Western Blot Analysis and Analysis of Transgene Activity
Preparation of Highly Purified Plasma Membranes From Cardiac Tissue
Heart tissue (2 g) was frozen in liquid nitrogen and powdered before homogenization in 20 mL buffer containing (in mmol/L): histidine 5 (pH 7.7), KCl 750, DTT 0.2, and PMSF 0.1. The sample was centrifuged at 3000g for 15 minutes, the pellet was resuspended in 20 mL homogenization buffer, and the previous step was repeated. The pellet was resuspended in 20 mL hypotonic medium containing 10 mmol/L NaHCO₃ (pH 7.4), 5 mmol/L histidine, and 0.2 mmol/L DTT, centrifuged at 3000g for 15 minutes, and the pellet was homogenized (3x30 s; 21 000 rpm) in 20 mL hypotonic medium. The homogenate was centrifuged at 12 400g for 20 minutes, the pellet was treated identically to the previous step, and the supernatants were pooled and centrifuged at 45 000g for 30 minutes. The pellet was resuspended in 1 mL sucrose-histidine buffer I (250 mmol/L sucrose, 10 mmol/L histidine [pH 7.4], 160 mmol/L KCl) and centrifuged on a sucrose gradient (18% to 35%) for 90 minutes at 100 000g.
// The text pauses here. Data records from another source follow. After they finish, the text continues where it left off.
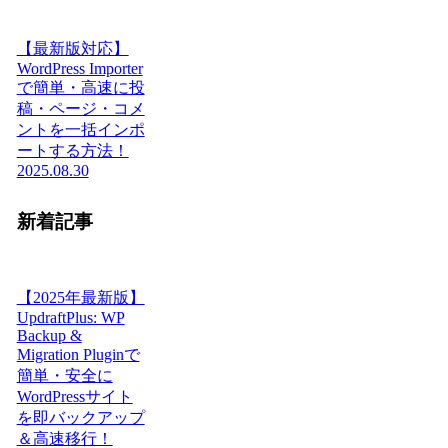
【最新版対応】
WordPress Importer
で簡単・高速に投
稿・ページ・コメ
ントを一括インポ
ートする方法！
2025.08.30
新着記事
【2025年最新版】
UpdraftPlus: WP
Backup &
Migration Pluginで
簡単・安全に
WordPressサイト
を即バックアップ
＆高速移行！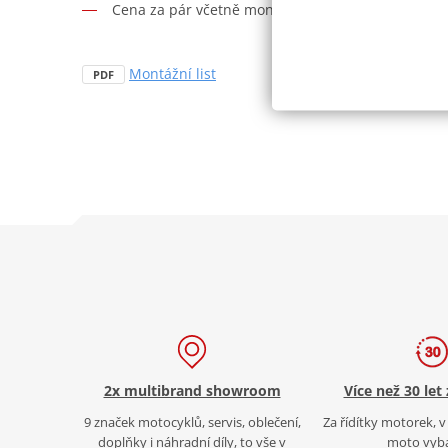
Cena za pár včetně montážní sady.
Montážní list
PDF
2x multibrand showroom
Více než 30 let
9 značek motocyklů, servis, oblečení,
Za řídítky motorek, v 
doplňky i náhradní díly, to vše v
moto vyb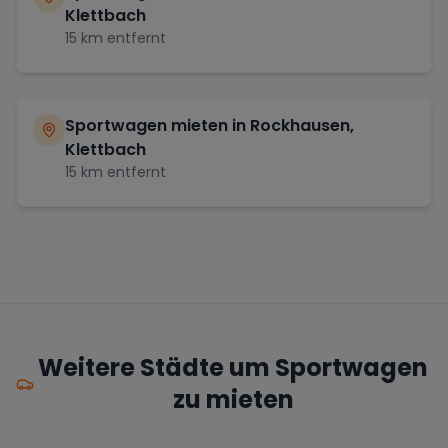
Klettbach
15
km entfernt
Sportwagen mieten in
Rockhausen,
Klettbach
15
km entfernt
Weitere Städte um Sportwagen
zu mieten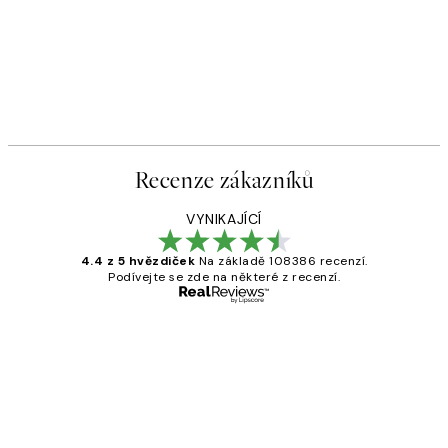
Recenze zákazníků
VYNIKAJÍCÍ
4.4 z 5 hvězdiček
Na základě 108386 recenzí.
Podívejte se zde na některé z recenzí.
Ověřený kupující
Recenze
zákazníků
Perfection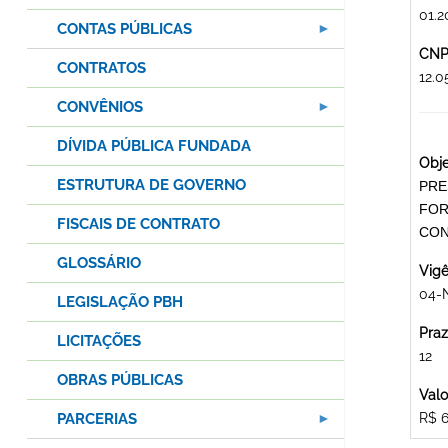
01.2
CONTAS PÚBLICAS
CNPJ
CONTRATOS
12.
CONVÊNIOS
DÍVIDA PÚBLICA FUNDADA
Obje
ESTRUTURA DE GOVERNO
PRE
FOR
FISCAIS DE CONTRATO
CON
GLOSSÁRIO
Vigê
04-
LEGISLAÇÃO PBH
Praz
LICITAÇÕES
12
OBRAS PÚBLICAS
Valo
PARCERIAS
R$ 6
The SL fraction was harvested, and 3.2 mL of 600 mmol/L KCl was added. The SL preparation was centrifuged at 60 000 rpm for 20 minutes, and the pellet was resuspended in sucrose-histidine buffer II (250 mmol/L sucrose, 10 mmol/L histidine [pH 7.4]) and centrifuged as in the previous step. The final pellet was resuspended in 200 µL sucrose-histidine buffer II.

Western Blot Analysis
The SL preparations were separated by SDS-PAGE and transferred to polyvinylidene fluoride membranes.²⁸ Blocking was performed overnight with 1% BSA. The membranes were incubated for 1 hour with the monoclonal anti-PMCA antibody 5F10 (1:1000 dilution), recognizing all 4 isoforms of the PMCA expressed in rat and human tissues (Affinity BioReagents, Hamburg, Germany). After a washing step (1xPBS; pH 7.45; 1% BSA), incubation with the secondary antibody (a sheep anti-mouse antibody coupled to alkaline phosphatase; Amersham, Braunschweig, Germany) at a 1/5000 dilution was performed for 1 hour. After a further washing step in 1xPBS (pH 7.45), 1% BSA, and 0.3% Tween, immunocomplexes were visualized by chemoluminescence according to the manufacturer's protocol (ECL-kit, Amersham). For the detection of caveolin 3 in Western blotting experiments, a monoclonal antibody (Transduction Laboratories), recognizing rat and human caveolin 3, was used as described above.

For quantification, the data were normalized to Na⁺/Ca²⁺ exchanger protein (expression of the Na⁺/Ca²⁺ exchanger protein was unchanged in the myocardium of transgenic animals as detected by Western blot analysis). Further normalization to cell number and total protein revealed similar results. The polyclonal antibody used to detect the Na⁺/Ca²⁺ exchanger was obtained from SWant.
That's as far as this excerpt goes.